'''

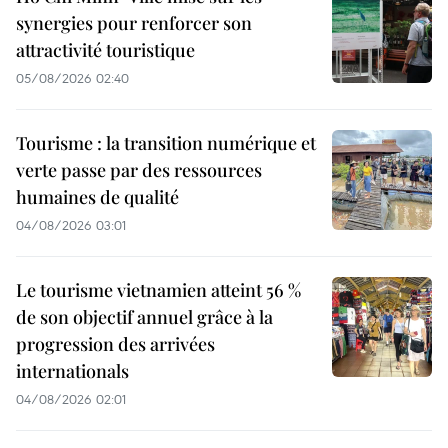
synergies pour renforcer son
attractivité touristique
05/08/2026 02:40
Tourisme : la transition numérique et
verte passe par des ressources
humaines de qualité
04/08/2026 03:01
Le tourisme vietnamien atteint 56 %
de son objectif annuel grâce à la
progression des arrivées
internationals
04/08/2026 02:01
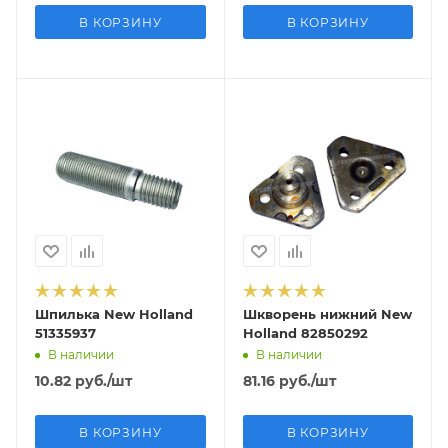
В КОРЗИНУ
В КОРЗИНУ
Шпилька New Holland
Шкворень нижний New
51335937
Holland 82850292
В наличии
В наличии
10.82
руб.
/шт
81.16
руб.
/шт
В КОРЗИНУ
В КОРЗИНУ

'''

Give the number of lines that contain "Holland" in the material above, with no other text.

Task output:
2